I’m no comedy critic, but I know humor when I see it. Even more acutely, I recognize its lack where it’s intended. This is especially true for one tired joke delivered by older folks.
In any iteration of the joke, the humorist feigns to deign as they explain some outdated technology to younger hearers.
Here are some examples:
“Do you even know what a phone booth is?”
“This is back in the day when we had to actually write each other letters.”
“If we went back to cursive and rotary phones, we could cripple an entire generation.” (This one comes verbatim from a meme shown to me, as if I should laugh with someone who would want to debilitate the society their grandchildren will build.)
If you’ve shared this type of content online or orally to me, don’t take personal offense; I love you and appreciate our relationship. In my mind, I’ve literally grandfathered you in and pardoned you for forwarding this unfunny joke. You aren’t entirely to blame because you weren’t the first to come up with it. But this lack of originality only contributes to the joke’s lack of amusement.
Still, even if it were less ubiquitous, the joke wouldn’t earn a chuckle from me because it comes from a sad place.
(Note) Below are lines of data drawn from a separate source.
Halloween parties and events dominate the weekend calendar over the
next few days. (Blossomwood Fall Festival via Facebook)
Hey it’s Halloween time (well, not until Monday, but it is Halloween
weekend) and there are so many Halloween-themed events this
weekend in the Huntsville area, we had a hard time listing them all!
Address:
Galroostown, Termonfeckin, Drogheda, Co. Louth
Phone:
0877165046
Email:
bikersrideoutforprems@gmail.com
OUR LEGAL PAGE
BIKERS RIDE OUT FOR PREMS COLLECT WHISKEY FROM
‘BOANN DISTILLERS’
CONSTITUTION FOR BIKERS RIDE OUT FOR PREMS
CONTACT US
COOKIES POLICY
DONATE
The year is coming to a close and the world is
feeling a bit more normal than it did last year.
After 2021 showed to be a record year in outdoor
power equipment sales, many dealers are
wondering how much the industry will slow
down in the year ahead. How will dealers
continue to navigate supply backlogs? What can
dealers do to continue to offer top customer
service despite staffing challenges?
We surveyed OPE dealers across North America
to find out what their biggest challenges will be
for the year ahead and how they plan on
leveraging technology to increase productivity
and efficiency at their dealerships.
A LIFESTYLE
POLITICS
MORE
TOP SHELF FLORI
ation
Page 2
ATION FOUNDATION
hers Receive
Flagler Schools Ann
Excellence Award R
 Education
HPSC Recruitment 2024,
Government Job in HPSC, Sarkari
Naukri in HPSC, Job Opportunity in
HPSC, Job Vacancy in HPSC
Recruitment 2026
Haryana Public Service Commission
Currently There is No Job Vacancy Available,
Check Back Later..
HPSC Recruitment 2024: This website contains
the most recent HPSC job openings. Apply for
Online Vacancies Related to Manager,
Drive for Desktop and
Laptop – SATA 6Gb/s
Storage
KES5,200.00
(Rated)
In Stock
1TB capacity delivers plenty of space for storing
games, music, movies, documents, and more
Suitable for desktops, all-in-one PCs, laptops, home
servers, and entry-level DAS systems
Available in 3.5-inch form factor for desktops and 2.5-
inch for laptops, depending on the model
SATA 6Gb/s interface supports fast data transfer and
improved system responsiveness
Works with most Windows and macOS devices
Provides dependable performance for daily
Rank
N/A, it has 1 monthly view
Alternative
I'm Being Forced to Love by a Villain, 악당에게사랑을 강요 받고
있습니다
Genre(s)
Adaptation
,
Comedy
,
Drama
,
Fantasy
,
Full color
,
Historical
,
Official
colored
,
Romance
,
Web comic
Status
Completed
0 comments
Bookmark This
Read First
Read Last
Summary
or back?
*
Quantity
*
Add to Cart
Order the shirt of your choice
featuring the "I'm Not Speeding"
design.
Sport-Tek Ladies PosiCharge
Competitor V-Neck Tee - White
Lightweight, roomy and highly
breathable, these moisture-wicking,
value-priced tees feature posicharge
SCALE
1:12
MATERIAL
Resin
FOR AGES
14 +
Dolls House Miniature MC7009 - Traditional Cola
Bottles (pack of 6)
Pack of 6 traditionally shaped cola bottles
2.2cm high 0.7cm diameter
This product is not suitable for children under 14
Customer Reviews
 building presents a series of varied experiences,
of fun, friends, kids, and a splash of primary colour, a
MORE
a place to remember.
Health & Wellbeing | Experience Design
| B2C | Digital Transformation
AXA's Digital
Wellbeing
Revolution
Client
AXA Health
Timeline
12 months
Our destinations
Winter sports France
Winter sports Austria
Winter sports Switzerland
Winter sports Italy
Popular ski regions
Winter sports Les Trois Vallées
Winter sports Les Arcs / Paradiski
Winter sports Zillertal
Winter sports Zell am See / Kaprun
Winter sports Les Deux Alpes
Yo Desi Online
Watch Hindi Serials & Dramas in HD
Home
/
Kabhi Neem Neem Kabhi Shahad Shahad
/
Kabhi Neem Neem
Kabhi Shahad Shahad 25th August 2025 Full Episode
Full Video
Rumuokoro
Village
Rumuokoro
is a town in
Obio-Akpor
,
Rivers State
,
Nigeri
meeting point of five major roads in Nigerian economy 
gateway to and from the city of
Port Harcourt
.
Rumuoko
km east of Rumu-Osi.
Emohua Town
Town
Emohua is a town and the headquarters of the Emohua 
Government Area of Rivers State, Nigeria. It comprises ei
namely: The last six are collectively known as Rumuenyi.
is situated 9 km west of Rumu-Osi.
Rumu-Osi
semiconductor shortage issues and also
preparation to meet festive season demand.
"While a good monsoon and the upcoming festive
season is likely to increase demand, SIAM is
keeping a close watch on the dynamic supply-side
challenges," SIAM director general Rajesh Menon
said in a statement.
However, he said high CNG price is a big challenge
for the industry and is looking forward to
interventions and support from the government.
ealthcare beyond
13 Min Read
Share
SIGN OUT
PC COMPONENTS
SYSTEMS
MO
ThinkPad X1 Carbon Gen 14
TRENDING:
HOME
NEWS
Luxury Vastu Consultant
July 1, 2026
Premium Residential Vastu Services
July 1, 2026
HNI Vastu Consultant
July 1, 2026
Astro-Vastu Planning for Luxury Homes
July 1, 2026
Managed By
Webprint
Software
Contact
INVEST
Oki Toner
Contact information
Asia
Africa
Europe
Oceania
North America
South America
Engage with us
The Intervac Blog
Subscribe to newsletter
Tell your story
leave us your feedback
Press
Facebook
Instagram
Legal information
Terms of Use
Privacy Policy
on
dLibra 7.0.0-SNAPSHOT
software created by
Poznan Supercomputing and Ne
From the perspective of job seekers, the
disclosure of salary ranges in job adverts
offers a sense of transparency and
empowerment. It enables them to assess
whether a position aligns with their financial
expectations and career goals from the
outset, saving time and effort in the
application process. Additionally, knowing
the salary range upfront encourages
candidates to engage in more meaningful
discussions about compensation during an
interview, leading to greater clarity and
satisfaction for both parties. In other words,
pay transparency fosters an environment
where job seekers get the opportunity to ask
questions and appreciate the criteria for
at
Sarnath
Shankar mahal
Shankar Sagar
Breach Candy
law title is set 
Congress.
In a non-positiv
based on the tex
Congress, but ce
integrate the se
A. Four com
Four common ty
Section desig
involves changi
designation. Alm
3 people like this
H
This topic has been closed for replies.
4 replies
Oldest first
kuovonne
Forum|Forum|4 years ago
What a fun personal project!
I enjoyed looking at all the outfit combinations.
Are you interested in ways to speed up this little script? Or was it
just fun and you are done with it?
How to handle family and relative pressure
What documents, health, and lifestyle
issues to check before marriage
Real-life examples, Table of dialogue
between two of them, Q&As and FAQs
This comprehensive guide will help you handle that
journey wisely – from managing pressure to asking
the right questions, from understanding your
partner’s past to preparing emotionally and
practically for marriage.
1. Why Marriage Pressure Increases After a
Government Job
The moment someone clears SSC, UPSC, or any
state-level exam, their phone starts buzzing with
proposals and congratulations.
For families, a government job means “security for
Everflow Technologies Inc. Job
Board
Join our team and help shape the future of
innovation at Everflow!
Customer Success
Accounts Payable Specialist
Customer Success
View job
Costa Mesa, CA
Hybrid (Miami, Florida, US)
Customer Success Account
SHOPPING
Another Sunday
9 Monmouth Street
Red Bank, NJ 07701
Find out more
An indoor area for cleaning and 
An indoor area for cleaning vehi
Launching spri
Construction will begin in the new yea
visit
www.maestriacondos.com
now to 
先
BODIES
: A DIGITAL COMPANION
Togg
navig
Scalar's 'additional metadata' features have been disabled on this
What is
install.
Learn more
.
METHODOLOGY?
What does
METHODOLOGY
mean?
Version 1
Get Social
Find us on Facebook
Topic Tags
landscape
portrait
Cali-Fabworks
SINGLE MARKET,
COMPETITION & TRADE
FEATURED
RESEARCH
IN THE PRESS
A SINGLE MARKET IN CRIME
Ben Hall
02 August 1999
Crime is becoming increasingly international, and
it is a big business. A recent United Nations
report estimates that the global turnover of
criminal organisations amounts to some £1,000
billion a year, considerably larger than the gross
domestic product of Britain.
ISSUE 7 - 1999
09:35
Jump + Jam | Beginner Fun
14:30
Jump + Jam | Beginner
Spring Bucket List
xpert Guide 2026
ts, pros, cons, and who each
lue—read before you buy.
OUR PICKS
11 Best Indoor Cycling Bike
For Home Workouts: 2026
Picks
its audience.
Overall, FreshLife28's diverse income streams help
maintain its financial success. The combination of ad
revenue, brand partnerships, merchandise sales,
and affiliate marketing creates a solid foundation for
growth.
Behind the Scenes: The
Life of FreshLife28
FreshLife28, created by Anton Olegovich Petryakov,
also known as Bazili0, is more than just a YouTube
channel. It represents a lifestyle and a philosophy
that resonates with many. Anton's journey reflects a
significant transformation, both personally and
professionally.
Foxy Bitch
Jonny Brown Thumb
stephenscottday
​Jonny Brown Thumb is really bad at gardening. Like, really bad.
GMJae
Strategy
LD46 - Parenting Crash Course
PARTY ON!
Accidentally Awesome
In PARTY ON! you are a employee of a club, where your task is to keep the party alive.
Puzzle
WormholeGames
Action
They say anytime you have to explain a joke, it’s no longer funny. But that is my goal here.
I can’t claim authorship of this insight, but the argument goes that the joke is a coping mechanism for the teller’s fear of inadequacy in a quickly-changing world. As the TV dial, phone book, and switchboard operator have gone the way of the dodo, so too does the wannabe funnyman sense his uselessness in a world where technology updates faster than the King of Cool on a motorcycle.
Maybe I’m reading too much into it. Maybe “it’s just a joke!” Maybe there’s inferiority in my subconscious because I don’t know how to use technologies that once turned the world.